[Collected data]

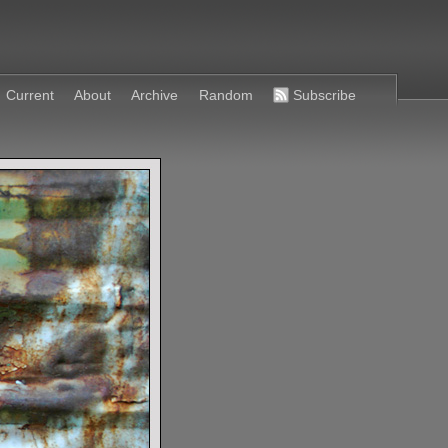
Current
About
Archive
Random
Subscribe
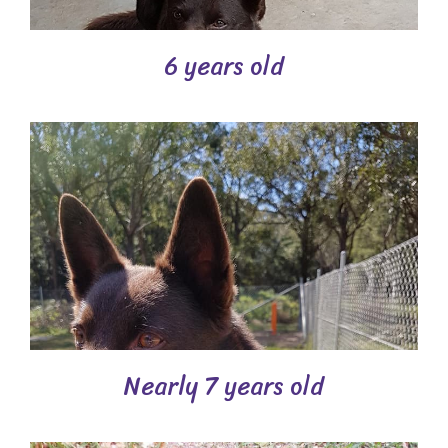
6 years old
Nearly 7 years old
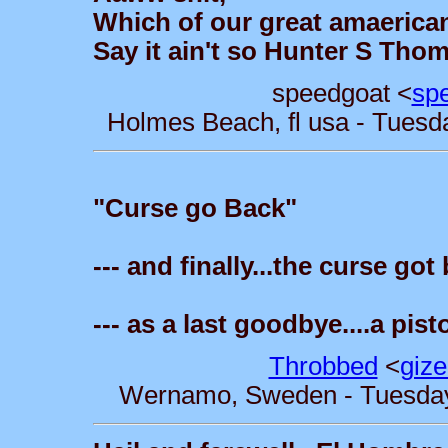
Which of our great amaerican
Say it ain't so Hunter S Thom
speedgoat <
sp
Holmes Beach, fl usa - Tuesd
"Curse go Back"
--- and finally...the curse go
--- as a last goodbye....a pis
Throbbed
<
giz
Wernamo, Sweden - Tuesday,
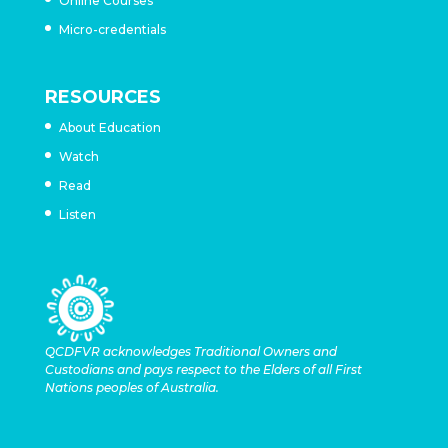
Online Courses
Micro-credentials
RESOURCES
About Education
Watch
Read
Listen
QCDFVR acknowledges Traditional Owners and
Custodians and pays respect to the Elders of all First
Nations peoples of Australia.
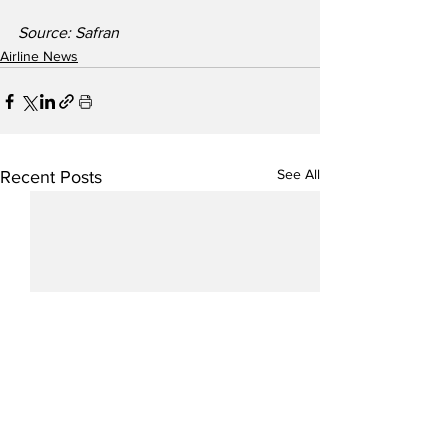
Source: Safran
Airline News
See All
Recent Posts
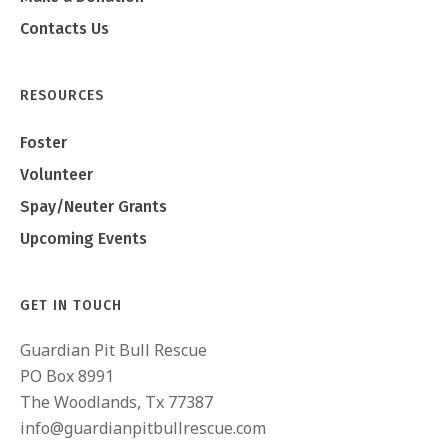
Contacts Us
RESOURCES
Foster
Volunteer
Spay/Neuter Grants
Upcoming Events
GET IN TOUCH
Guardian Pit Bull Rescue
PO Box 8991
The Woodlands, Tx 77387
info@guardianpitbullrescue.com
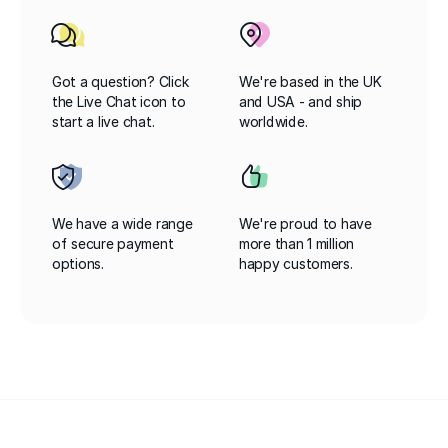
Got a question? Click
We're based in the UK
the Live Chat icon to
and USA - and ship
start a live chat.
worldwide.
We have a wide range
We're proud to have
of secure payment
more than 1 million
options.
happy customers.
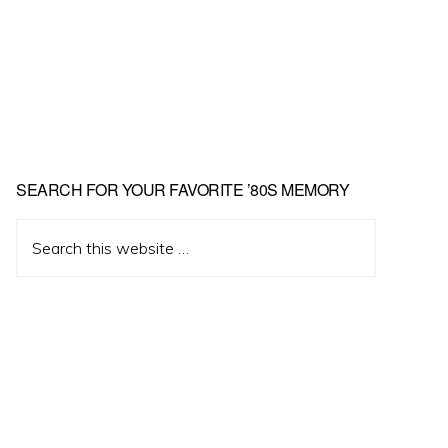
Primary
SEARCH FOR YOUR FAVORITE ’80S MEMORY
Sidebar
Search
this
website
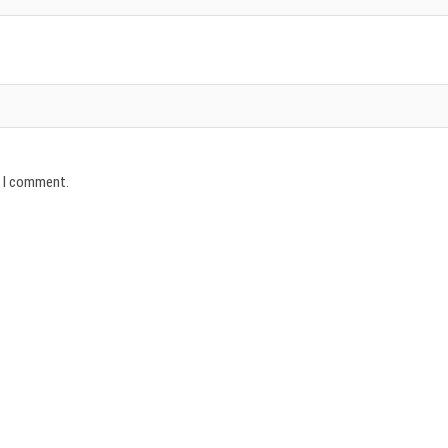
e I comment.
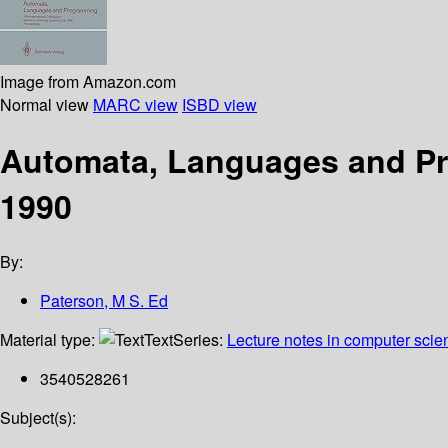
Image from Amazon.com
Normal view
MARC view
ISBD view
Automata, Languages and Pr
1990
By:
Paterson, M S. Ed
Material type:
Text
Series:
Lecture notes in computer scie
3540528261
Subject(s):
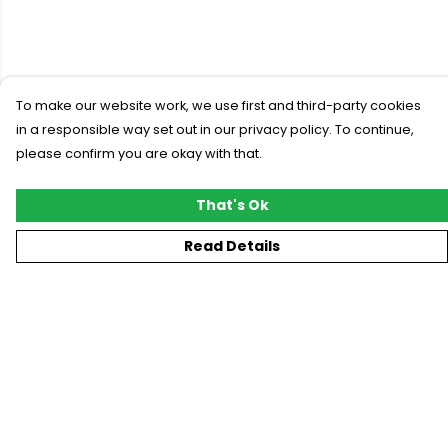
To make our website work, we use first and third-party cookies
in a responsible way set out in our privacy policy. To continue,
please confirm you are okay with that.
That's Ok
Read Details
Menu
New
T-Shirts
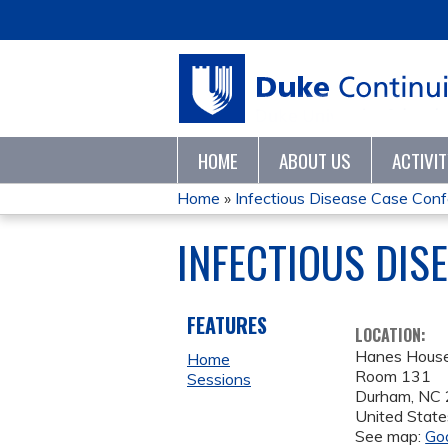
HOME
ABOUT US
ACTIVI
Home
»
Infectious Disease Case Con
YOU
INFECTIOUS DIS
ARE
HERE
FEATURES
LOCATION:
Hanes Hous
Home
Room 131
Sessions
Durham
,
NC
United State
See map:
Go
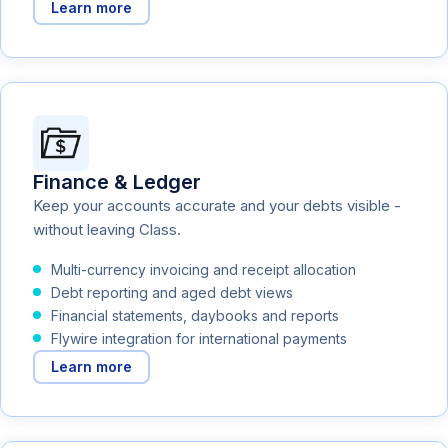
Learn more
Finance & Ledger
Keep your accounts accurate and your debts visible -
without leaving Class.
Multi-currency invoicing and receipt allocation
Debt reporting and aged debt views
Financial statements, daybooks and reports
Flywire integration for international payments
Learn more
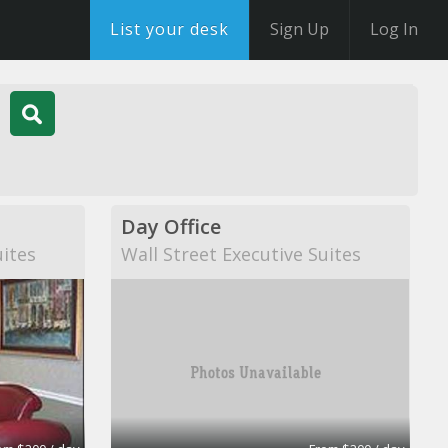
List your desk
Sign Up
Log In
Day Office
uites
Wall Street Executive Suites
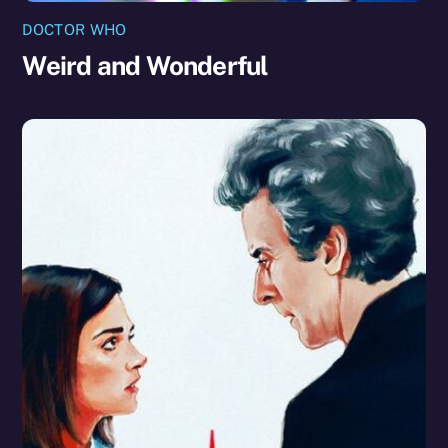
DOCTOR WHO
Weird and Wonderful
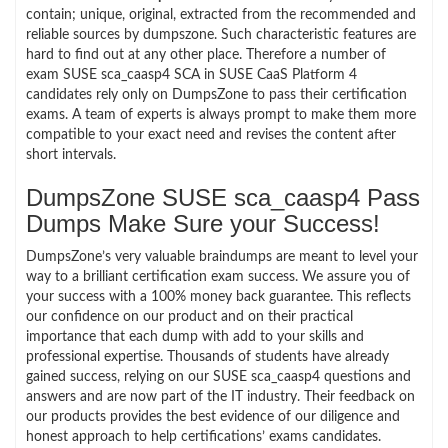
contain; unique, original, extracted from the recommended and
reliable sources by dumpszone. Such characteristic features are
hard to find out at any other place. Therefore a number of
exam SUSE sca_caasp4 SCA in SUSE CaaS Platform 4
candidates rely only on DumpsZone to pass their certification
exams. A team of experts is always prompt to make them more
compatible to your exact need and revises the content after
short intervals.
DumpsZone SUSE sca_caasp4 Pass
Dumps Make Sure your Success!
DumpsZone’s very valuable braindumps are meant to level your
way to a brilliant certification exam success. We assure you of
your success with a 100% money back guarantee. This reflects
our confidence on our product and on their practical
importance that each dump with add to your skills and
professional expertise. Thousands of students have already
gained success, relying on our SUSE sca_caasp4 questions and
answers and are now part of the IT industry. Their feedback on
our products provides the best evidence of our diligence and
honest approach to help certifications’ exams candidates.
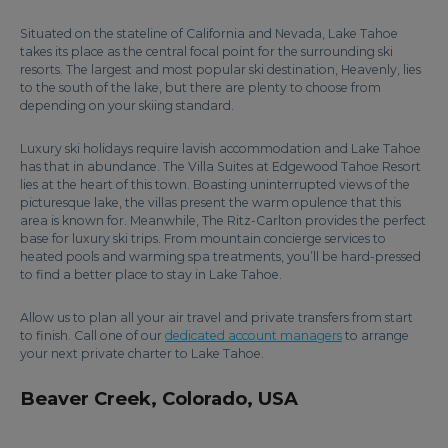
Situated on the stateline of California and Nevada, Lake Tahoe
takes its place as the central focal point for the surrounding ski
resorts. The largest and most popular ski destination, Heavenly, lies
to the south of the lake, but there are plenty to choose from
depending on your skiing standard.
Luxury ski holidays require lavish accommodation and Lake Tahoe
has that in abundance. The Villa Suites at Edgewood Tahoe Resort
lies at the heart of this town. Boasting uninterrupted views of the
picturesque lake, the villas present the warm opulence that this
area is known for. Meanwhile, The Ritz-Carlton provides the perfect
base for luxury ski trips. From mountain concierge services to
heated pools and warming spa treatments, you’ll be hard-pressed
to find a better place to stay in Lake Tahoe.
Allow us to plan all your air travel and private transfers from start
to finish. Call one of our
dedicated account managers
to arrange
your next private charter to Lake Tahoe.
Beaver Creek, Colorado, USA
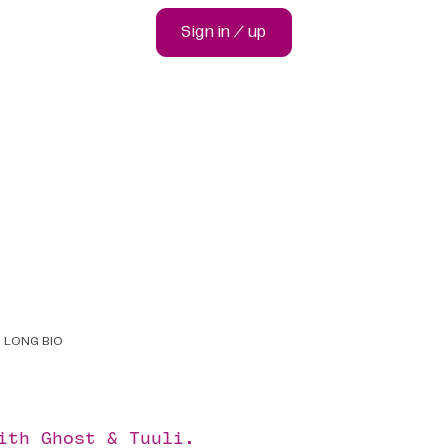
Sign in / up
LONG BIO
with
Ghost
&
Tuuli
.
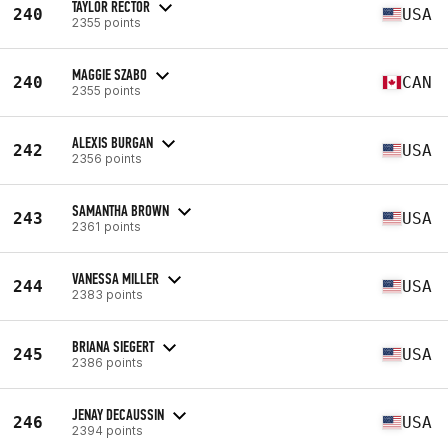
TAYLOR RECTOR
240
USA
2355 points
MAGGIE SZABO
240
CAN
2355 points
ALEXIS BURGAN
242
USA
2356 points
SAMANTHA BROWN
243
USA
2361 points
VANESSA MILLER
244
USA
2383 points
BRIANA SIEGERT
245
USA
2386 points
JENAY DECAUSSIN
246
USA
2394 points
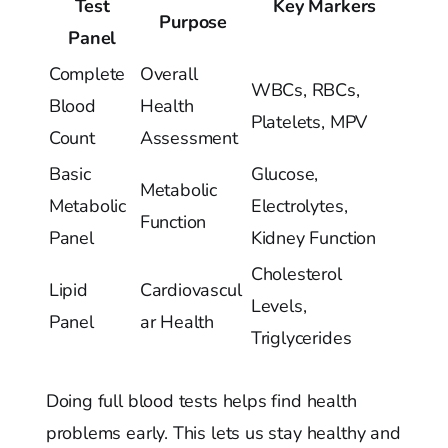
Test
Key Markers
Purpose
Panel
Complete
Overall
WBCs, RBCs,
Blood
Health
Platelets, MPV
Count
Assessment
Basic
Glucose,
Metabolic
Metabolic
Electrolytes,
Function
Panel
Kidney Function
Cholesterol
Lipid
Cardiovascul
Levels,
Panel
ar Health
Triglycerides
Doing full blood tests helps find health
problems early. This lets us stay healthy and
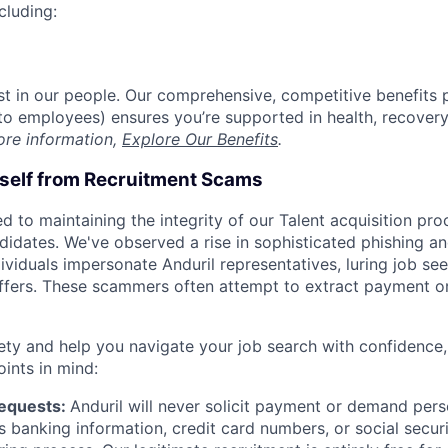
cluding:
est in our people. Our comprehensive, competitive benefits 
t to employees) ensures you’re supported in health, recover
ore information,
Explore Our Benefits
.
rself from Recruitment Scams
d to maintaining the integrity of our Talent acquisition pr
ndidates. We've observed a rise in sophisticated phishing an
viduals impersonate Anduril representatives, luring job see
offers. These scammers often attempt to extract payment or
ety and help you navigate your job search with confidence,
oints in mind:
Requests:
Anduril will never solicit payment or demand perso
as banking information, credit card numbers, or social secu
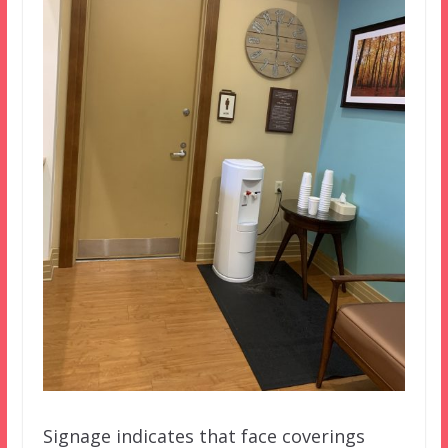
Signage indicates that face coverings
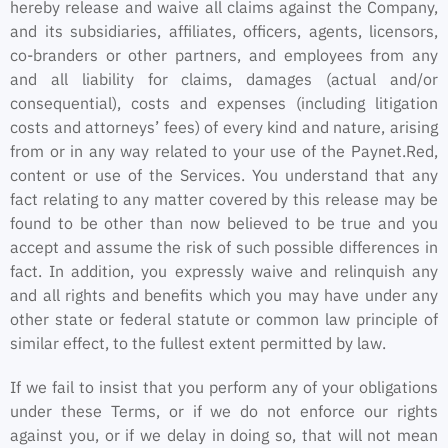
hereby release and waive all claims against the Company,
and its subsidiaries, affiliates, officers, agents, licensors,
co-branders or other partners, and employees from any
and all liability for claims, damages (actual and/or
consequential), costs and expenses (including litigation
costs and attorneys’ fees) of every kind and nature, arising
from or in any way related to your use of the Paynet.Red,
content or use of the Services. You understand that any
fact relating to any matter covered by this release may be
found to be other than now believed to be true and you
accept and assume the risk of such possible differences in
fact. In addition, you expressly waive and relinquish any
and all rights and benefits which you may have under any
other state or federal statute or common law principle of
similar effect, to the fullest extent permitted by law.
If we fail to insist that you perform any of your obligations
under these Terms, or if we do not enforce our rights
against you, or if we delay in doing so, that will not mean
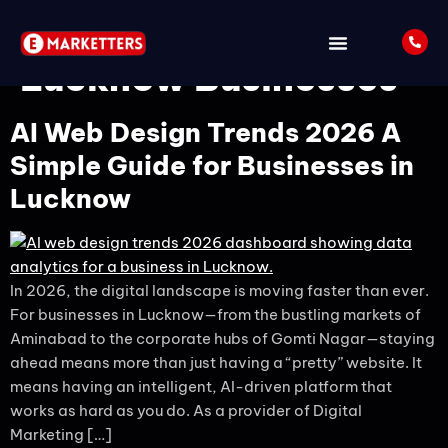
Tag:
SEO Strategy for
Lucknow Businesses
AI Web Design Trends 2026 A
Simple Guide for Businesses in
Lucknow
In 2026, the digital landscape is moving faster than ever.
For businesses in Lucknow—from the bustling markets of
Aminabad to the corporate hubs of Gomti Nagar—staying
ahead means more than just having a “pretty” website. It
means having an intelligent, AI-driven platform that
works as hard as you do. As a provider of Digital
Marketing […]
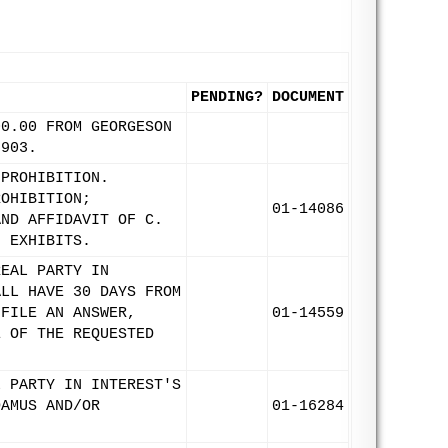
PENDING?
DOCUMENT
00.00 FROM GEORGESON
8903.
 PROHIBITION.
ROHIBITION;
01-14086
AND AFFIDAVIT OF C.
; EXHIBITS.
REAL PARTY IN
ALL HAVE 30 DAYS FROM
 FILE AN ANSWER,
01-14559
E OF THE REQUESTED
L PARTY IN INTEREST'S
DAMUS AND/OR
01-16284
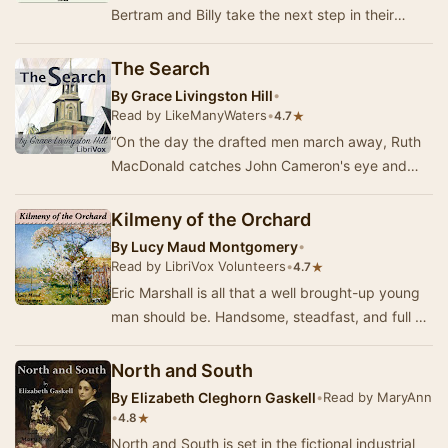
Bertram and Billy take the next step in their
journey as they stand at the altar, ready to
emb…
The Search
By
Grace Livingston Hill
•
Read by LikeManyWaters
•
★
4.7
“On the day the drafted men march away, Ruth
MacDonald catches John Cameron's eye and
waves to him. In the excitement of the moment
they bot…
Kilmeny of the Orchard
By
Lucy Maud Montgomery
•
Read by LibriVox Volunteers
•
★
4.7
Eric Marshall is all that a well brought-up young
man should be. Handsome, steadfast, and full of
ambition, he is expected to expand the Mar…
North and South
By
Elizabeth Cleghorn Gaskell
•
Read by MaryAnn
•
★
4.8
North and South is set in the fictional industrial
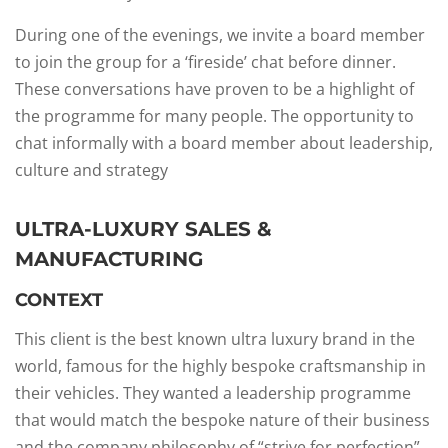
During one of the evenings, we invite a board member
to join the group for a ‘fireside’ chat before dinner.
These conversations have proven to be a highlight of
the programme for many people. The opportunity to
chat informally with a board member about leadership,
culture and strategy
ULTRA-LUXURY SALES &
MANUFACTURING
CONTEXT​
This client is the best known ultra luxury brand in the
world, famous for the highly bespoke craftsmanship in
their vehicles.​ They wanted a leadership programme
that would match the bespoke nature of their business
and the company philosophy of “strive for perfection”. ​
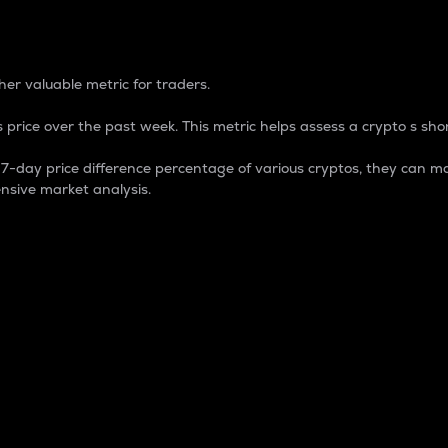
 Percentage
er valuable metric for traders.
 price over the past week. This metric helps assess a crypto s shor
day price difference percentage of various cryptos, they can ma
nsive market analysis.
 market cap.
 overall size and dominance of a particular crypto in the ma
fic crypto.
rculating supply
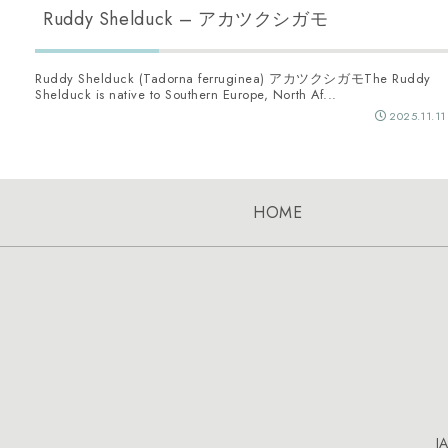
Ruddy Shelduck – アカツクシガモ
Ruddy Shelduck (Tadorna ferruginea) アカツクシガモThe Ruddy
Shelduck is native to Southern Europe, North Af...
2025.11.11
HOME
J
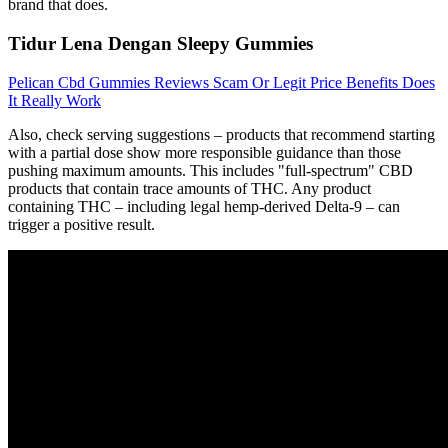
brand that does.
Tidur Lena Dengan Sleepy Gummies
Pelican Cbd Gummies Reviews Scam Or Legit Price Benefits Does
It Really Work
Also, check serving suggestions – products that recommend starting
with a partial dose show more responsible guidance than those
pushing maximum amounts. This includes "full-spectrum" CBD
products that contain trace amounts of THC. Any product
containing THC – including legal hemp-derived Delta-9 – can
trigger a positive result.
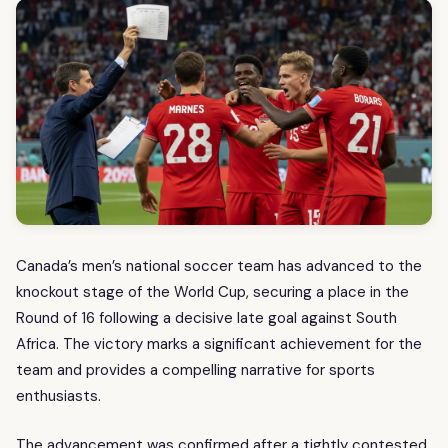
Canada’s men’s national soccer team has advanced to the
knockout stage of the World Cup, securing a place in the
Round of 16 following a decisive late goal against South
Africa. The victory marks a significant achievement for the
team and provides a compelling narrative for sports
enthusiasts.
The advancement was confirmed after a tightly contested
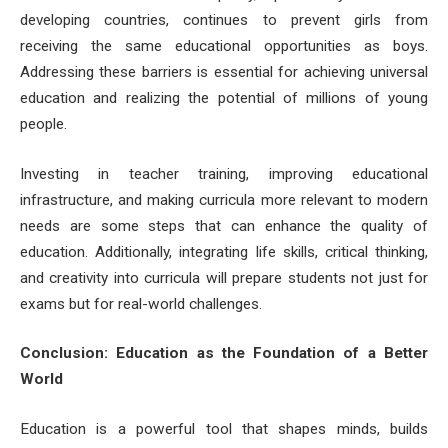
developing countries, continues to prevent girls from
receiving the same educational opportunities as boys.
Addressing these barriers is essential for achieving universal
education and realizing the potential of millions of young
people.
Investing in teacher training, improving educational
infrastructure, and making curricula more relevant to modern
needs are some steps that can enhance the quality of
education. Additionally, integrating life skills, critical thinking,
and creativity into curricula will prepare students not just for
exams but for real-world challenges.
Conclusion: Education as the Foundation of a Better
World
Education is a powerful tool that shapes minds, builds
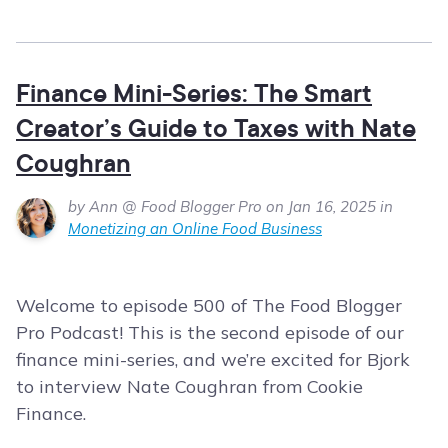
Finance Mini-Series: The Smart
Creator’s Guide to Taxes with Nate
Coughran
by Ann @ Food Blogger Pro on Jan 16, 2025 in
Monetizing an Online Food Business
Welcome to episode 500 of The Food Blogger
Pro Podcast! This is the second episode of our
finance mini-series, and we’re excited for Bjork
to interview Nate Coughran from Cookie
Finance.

__What this task involves__.
Could you set down nothing but the lines from the one containing "education and realizing" through the last line of the records above, both ends included, exactly as given and free of pictures?

__Exercise response__.
education and realizing the potential of millions of young
people.
Investing in teacher training, improving educational
infrastructure, and making curricula more relevant to modern
needs are some steps that can enhance the quality of
education. Additionally, integrating life skills, critical thinking,
and creativity into curricula will prepare students not just for
exams but for real-world challenges.
Conclusion: Education as the Foundation of a Better
World
Education is a powerful tool that shapes minds, builds
Finance Mini-Series: The Smart
Creator’s Guide to Taxes with Nate
Coughran
by Ann @ Food Blogger Pro on Jan 16, 2025 in
Monetizing an Online Food Business
Welcome to episode 500 of The Food Blogger
Pro Podcast! This is the second episode of our
finance mini-series, and we’re excited for Bjork
to interview Nate Coughran from Cookie
Finance.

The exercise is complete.